NMDA receptor ion channel activation detected in vivo with [ <sup>18</sup> F]GE-179 PET after electrical stimulation of rat hippocampus
Ali Khalidan Vibholm, Anne M. Landau, Arne Møller, Jan Jacobsen, Kim Vang, Ole Lajord Munk, Dariusz Orłowski, Jens CH Sørensen, David J. Brooks
Abstract
The positron emission tomography (PET) tracer [ 18 F]GE-179 binds to the phencyclidine (PCP) site in the open N-methyl-D-aspartate receptor ion channel (NMDAR-IC). To demonstrate that PET can visualise increased [ 18 F]GE-179 uptake by active NMDAR-ICs and that this can be blocked by the PCP antagonist S-ketamine, 15 rats had an electrode unilaterally implanted in their ventral hippocampus. Seven rats had no stimulation, five received pulsed 400 µA supra-threshold 60 Hz stimulation alone, and three received intravenous S-ketamine injection prior to stimulation. Six other rats were not implanted. Each rat had a 90 min [ 18 F]GE-179 PET scan. Stimulated rats had simultaneous depth-EEG recordings of induced seizure activity. [ 18 F]GE-179 uptake (volume of distribution, V T ) was compared between hemispheres and between groups. Electrical stimulation induced a significant increase in [ 18 F]GE-179 uptake at the electrode site compared to the contralateral hippocampus (mean 22% increase in V T , p = 0.0014) and to non-stimulated comparator groups.

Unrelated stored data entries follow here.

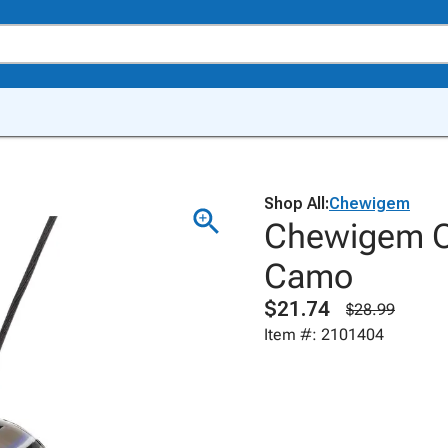
Shop All:
Chewigem
Chewigem C
Camo
$21.74
$28.99
Item #: 2101404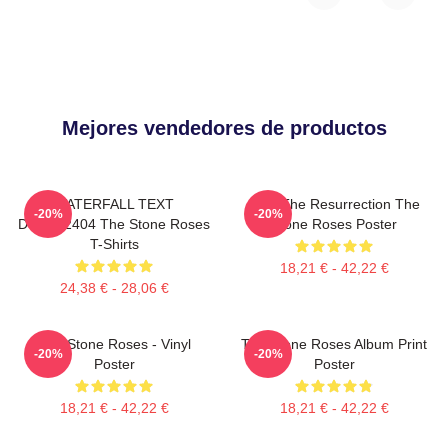
Mejores vendedores de productos
WATERFALL TEXT
I Am The Resurrection The
-20%
-20%
DTNK22404 The Stone Roses
Stone Roses Poster
T-Shirts
18,21 € - 42,22 €
24,38 € - 28,06 €
The Stone Roses - Vinyl
The Stone Roses Album Print
-20%
-20%
Poster
Poster
18,21 € - 42,22 €
18,21 € - 42,22 €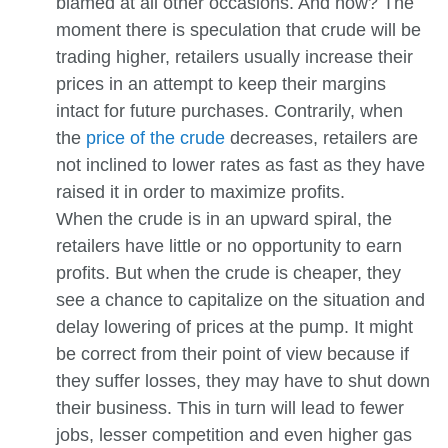
blamed at all other occasions. And how? The
moment there is speculation that crude will be
trading higher, retailers usually increase their
prices in an attempt to keep their margins
intact for future purchases. Contrarily, when
the
price of the crude
decreases, retailers are
not inclined to lower rates as fast as they have
raised it in order to maximize profits.
When the crude is in an upward spiral, the
retailers have little or no opportunity to earn
profits. But when the crude is cheaper, they
see a chance to capitalize on the situation and
delay lowering of prices at the pump. It might
be correct from their point of view because if
they suffer losses, they may have to shut down
their business. This in turn will lead to fewer
jobs, lesser competition and even higher gas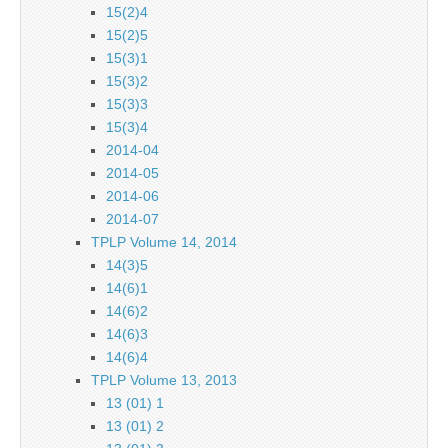
15(2)4
15(2)5
15(3)1
15(3)2
15(3)3
15(3)4
2014-04
2014-05
2014-06
2014-07
TPLP Volume 14, 2014
14(3)5
14(6)1
14(6)2
14(6)3
14(6)4
TPLP Volume 13, 2013
13 (01) 1
13 (01) 2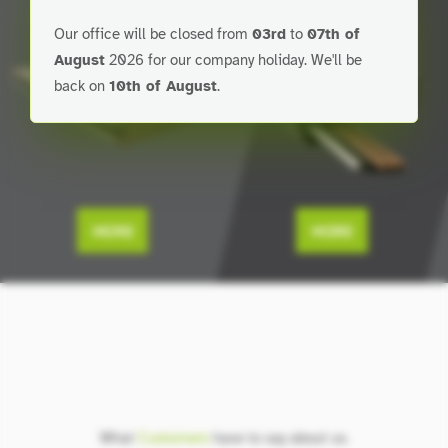
Our office will be closed from
03rd
to
07th of
August
2026 for our company holiday. We'll be
back on
10th of August
.
MORE
MORE
What
Customers
have to say about us.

Rats injected with S-ketamine prior to stimulation maintained non-stimulated levels of [ 18 F]GE-179 uptake during stimulation. In conclusion, PET visualisation of focal [ 18 F]GE-179 uptake during electrically activated NMDAR-ICs and the demonstration of specificity for PCP sites by blockade with S-ketamine support the in vivo utility of [ 18 F]GE-179 PET as a use-dependent marker of NMDAR-IC activation.